Sembuh Dari Covid-19 Wali Kota Ingatkan Warga Patuhi Protokol Kesehatan

Wali Kota Jayapura Benhur Tomi Mano didampingi Ny Christien L Mano saat memberikan keterangan pers setelah sembuh dari Covid-19. (foto: Humas Kota Jayapura)

Oleh: Faisal Narwawan|

PAPUAinside.com, JAYAPURA – Walikota Jayapura Benhur Tomi Mano dinyatakan sembuh dari Covid-19 setelah kurang lebih seminggu menjalani perawatan di RS Provita.

Kepada wartawan BTM mengaku awalnya merasa batuk-batuk pada  malam hari, Selasa 9 Februari 2021.

Bahkan dengan batuk-batuk yang diderita ia mengaku tak bisa tidur hingga pagi, namun karena tak begitu merasa sakit Ia sempat ke kantor untuk melakukan pertemuan dengan KPK.

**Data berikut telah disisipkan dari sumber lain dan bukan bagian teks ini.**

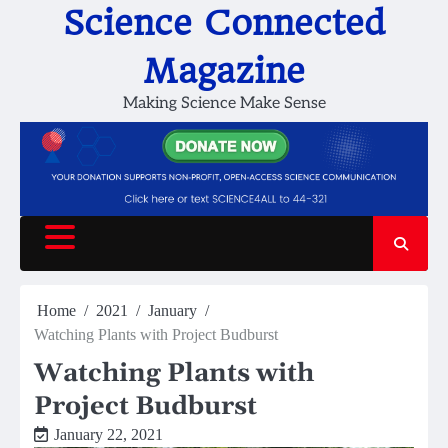
Skip
Science Connected
to
content
Magazine
Making Science Make Sense
Home
2021
January
Watching Plants with Project Budburst
Watching Plants with
Project Budburst
January 22, 2021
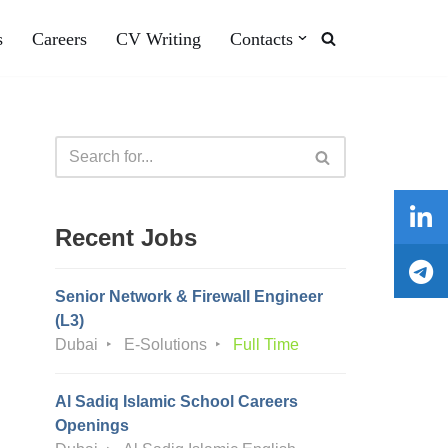
s
Careers
CV Writing
Contacts
Recent Jobs
Senior Network & Firewall Engineer
(L3)
Dubai
E-Solutions
Full Time
Al Sadiq Islamic School Careers
Openings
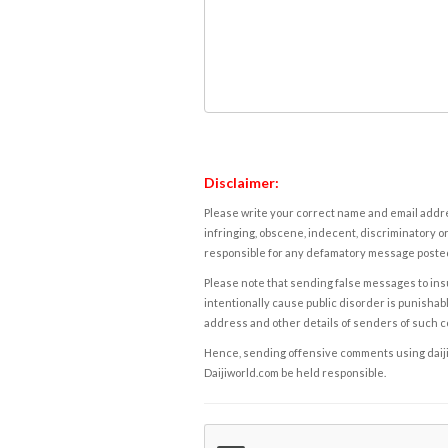
Disclaimer:
Please write your correct name and email addres
infringing, obscene, indecent, discriminatory or
responsible for any defamatory message posted 
Please note that sending false messages to insu
intentionally cause public disorder is punishable
address and other details of senders of such 
Hence, sending offensive comments using daijiwor
Daijiworld.com be held responsible.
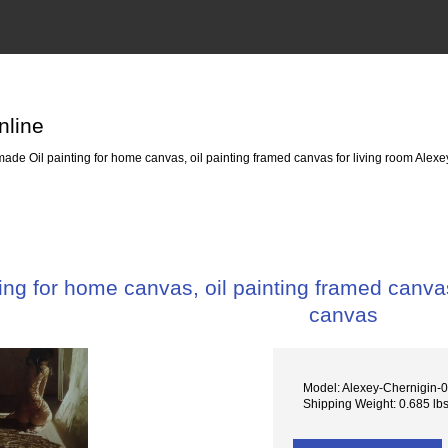
nline
de Oil painting for home canvas, oil painting framed canvas for living room Alexe
ng for home canvas, oil painting framed canvas
canvas
Model: Alexey-Chernigin-
Shipping Weight: 0.685 lb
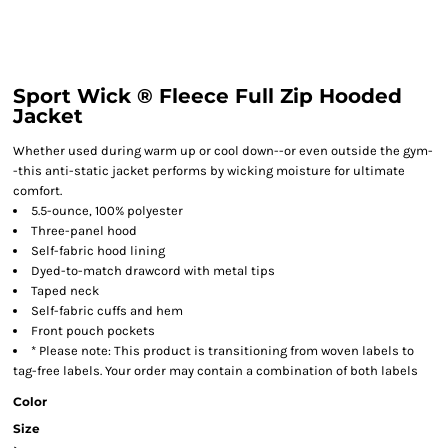
Sport Wick ® Fleece Full Zip Hooded
Jacket
Whether used during warm up or cool down--or even outside the gym-
-this anti-static jacket performs by wicking moisture for ultimate
comfort.
5.5-ounce, 100% polyester
Three-panel hood
Self-fabric hood lining
Dyed-to-match drawcord with metal tips
Taped neck
Self-fabric cuffs and hem
Front pouch pockets
* Please note: This product is transitioning from woven labels to
tag-free labels. Your order may contain a combination of both labels
Color
Size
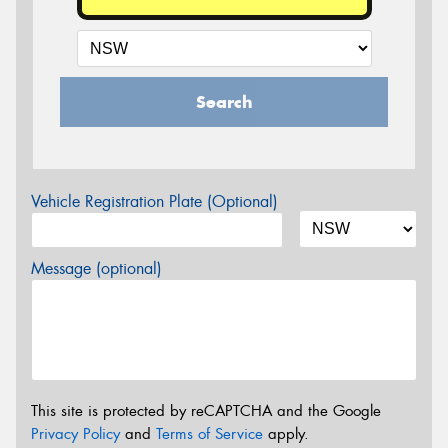
Search
Vehicle Registration Plate (Optional)
Message (optional)
This site is protected by reCAPTCHA and the Google
Privacy Policy
and
Terms of Service
apply.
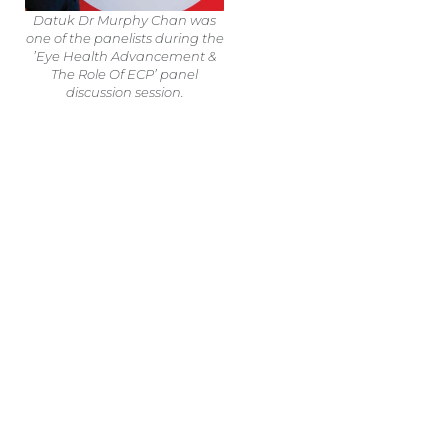
Datuk Dr Murphy Chan was
one of the panelists during the
’Eye Health Advancement &
The Role Of ECP’ panel
discussion session.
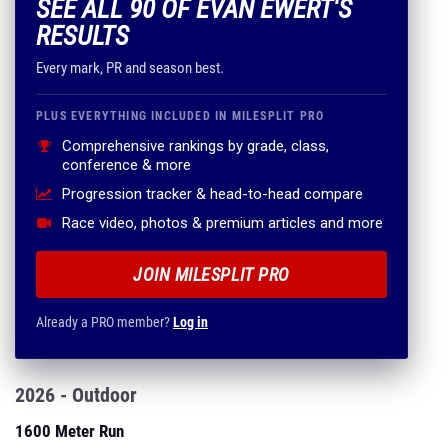
SEE ALL 90 OF EVAN EWERT'S
RESULTS
Every mark, PR and season best.
PLUS EVERYTHING INCLUDED IN MILESPLIT PRO
Comprehensive rankings by grade, class,
conference & more
Progression tracker & head-to-head compare
Race video, photos & premium articles and more
JOIN MILESPLIT PRO
Already a PRO member?
Log in
2026 - Outdoor
1600 Meter Run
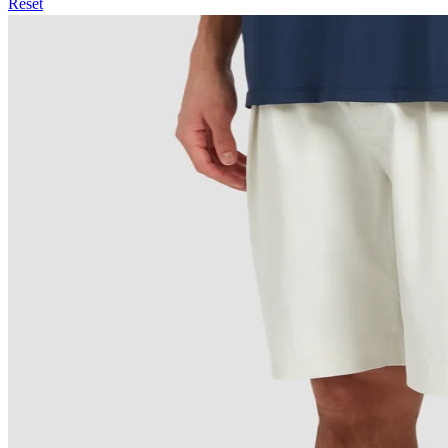
Reset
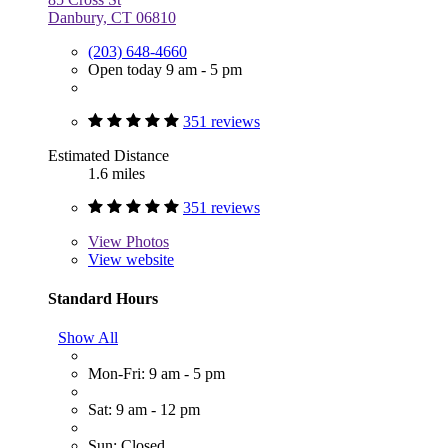
Danbury, CT 06810
(203) 648-4660
Open today 9 am - 5 pm
351 reviews
Estimated Distance
1.6 miles
351 reviews
View
Photos
View website
Standard Hours
Show All
Mon-Fri: 9 am - 5 pm
Sat: 9 am - 12 pm
Sun: Closed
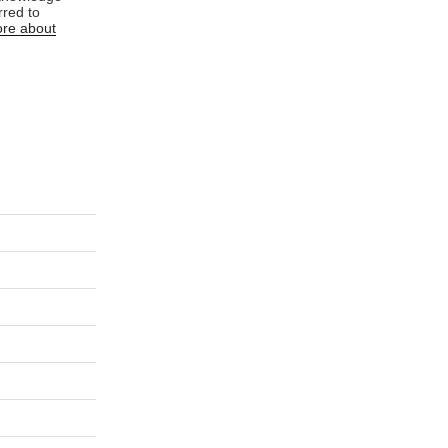
rred to
re about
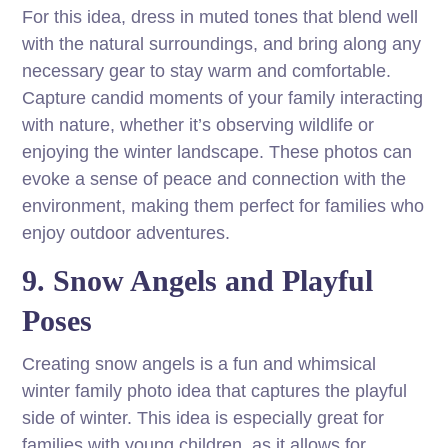
For this idea, dress in muted tones that blend well
with the natural surroundings, and bring along any
necessary gear to stay warm and comfortable.
Capture candid moments of your family interacting
with nature, whether it’s observing wildlife or
enjoying the winter landscape. These photos can
evoke a sense of peace and connection with the
environment, making them perfect for families who
enjoy outdoor adventures.
9. Snow Angels and Playful
Poses
Creating snow angels is a fun and whimsical
winter family photo idea that captures the playful
side of winter. This idea is especially great for
families with young children, as it allows for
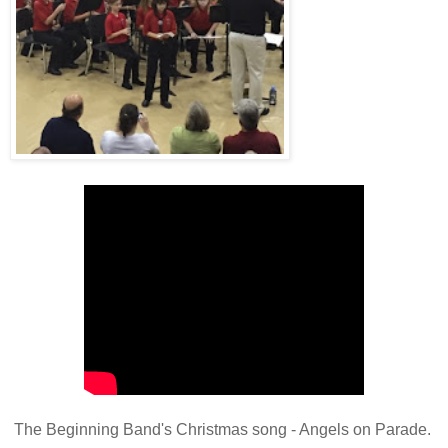
The Beginning Band's Christmas song - Angels on Parade.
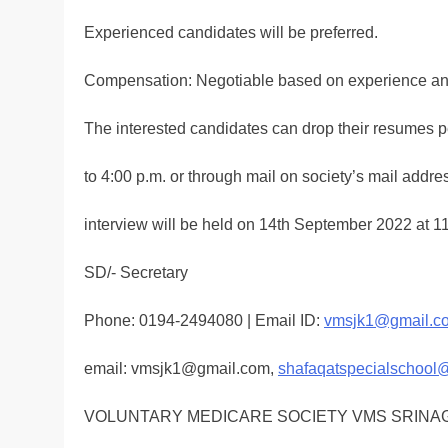
Experienced candidates will be preferred.
Compensation: Negotiable based on experience a
The interested candidates can drop their resumes p
to 4:00 p.m. or through mail on society’s mail addr
interview will be held on 14th September 2022 at 1
SD/- Secretary
Phone: 0194-2494080 | Email ID:
vmsjk1@gmail.c
email: vmsjk1@gmail.com,
shafaqatspecialschool
VOLUNTARY MEDICARE SOCIETY VMS SRINA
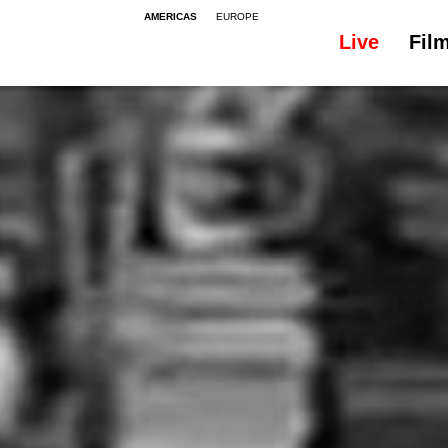
AMERICAS
EUROPE
Live
Fil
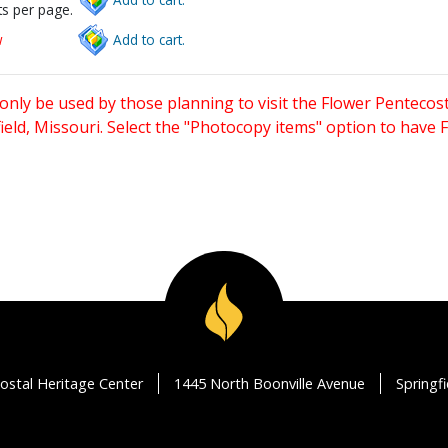
s per page.
w
Add to cart.
only be used by those planning to visit the Flower Pentecost
eld, Missouri. Select the "Photocopy items" option to have
ostal Heritage Center
1445 North Boonville Avenue
Springf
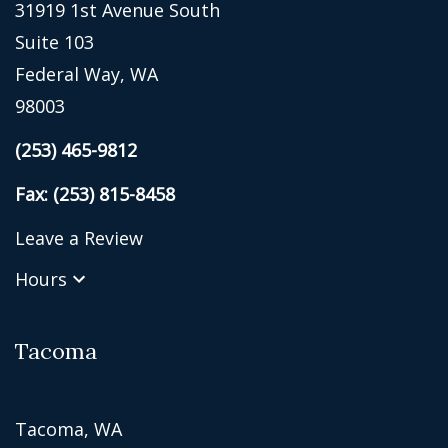
31919 1st Avenue South
Suite 103
Federal Way, WA
98003
(253) 465-9812
Fax: (253) 815-8458
Leave a Review
Hours
Tacoma
Tacoma, WA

“Sore hari saya tidak bisa tahan dan meminta Kadis kesehatan untuk melakukan rapid antigen. Baru lima menit hasilnya positif, dua-duanya merah dan akhirnya saya dilarikan ke Provita,” ujar BTM, di RS. Provita, Selasa (16/02/2021).

Orang nomor satu di Kota Jayapura itu menceritakan, dokter di RS. Provita bahkan membentuk tim khusus untuk menanganinya, mengingat ia mempunyai penyakit penyerta.

“Saya adalah orang yang taat terhadap protokol kesehatan. Istirahat yang cukup, berolahraga yang cukup, makan yang sehat, memakai masker dan sarung tangan,” ungkapnya.

Namun, ia mengakui lalai saat memberikan sambutan dengan membuka masker di banyak orang.

“Saya saja mengikuti protokol kesehatan dengan ketat, tetapi tetap kena Covid. Saya mau sampaikan, Covid ini ibarat undian, tunggu giliran saja kapan kita lalai maka bisa kena. Ikuti imbauan pemerintah, pakai masker saat keluar rumah dan taat dengan semua protokol kesehatan, ” katanya lagi.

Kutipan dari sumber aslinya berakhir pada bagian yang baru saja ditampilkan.